> **EXERCISE**
Below are the records; copy each line in which "phải" can be found.

> **THE INPUT**

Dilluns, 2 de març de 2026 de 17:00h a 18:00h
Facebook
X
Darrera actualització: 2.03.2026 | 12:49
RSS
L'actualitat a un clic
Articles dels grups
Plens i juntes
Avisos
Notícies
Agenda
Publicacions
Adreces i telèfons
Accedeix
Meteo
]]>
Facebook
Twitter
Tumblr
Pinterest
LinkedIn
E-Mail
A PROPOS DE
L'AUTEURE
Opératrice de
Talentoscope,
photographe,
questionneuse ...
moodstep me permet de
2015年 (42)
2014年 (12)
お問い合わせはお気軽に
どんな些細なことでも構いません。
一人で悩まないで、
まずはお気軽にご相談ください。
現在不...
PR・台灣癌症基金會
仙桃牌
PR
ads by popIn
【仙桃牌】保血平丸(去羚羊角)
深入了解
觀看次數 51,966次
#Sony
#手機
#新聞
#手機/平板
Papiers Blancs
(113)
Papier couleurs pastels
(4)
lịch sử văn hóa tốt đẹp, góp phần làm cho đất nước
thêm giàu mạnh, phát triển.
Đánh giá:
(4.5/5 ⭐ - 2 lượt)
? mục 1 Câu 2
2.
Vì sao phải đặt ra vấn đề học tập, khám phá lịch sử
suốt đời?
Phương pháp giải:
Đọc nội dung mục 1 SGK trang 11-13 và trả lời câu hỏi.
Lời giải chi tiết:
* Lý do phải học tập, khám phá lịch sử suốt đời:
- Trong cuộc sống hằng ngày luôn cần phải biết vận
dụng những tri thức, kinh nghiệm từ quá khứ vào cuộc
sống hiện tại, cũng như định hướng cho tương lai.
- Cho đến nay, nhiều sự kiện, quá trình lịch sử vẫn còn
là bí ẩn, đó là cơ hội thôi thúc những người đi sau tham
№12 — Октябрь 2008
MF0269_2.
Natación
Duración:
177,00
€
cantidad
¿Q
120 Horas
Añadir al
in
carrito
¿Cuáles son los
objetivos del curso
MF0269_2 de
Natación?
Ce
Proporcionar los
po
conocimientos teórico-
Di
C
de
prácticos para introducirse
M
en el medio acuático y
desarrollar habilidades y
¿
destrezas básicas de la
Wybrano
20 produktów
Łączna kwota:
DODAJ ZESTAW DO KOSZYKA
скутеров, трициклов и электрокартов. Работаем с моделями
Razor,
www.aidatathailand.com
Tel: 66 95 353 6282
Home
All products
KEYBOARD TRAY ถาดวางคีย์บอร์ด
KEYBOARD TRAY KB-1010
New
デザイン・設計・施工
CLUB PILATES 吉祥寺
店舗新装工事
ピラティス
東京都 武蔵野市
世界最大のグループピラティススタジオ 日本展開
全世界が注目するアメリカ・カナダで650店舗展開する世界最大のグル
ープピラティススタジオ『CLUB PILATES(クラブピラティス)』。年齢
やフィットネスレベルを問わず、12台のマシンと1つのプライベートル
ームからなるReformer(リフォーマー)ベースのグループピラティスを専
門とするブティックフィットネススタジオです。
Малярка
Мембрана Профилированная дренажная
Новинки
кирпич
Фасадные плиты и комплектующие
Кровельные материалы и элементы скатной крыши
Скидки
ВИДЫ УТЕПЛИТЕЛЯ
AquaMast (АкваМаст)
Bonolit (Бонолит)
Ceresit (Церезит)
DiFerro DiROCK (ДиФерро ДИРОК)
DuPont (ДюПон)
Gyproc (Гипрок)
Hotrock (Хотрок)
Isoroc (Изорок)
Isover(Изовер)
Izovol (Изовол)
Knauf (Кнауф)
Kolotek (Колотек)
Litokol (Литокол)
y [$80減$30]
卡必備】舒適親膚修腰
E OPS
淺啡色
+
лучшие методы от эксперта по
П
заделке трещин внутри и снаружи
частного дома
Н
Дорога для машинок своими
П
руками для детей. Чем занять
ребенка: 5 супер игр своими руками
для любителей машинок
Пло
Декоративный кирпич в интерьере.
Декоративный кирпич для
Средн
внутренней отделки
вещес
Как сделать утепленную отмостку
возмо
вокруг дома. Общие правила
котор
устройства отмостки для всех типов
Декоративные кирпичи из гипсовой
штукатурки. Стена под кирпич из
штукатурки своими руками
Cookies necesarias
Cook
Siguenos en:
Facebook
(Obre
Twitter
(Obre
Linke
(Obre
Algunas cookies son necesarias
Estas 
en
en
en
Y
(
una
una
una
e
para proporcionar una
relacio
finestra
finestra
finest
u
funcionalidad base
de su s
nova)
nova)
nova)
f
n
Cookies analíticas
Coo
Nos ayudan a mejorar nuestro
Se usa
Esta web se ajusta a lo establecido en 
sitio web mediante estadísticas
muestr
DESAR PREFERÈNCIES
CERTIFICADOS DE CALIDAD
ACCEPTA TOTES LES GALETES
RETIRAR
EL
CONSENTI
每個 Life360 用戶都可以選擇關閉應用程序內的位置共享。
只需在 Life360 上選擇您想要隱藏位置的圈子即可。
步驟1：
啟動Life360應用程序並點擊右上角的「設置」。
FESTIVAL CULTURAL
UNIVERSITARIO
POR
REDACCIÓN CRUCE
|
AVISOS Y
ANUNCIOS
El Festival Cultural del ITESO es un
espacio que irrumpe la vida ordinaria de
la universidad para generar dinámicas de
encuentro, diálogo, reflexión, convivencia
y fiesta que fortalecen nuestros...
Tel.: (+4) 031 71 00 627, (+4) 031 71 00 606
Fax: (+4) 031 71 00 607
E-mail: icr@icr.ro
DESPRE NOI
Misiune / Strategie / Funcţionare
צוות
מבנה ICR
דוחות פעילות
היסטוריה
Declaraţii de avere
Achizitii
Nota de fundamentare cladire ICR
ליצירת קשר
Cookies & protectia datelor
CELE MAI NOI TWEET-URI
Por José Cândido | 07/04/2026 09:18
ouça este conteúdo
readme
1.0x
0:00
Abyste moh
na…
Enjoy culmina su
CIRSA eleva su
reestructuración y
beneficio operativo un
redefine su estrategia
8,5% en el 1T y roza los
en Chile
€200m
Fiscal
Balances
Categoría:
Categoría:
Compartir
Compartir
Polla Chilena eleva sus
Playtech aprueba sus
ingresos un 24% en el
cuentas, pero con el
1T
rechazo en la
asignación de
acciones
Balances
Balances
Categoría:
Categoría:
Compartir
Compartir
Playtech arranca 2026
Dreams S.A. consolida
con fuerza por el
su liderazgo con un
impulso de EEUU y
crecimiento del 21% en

> **FINISHED TASK**
Vì sao phải đặt ra vấn đề học tập, khám phá lịch sử
* Lý do phải học tập, khám phá lịch sử suốt đời:
- Trong cuộc sống hằng ngày luôn cần phải biết vận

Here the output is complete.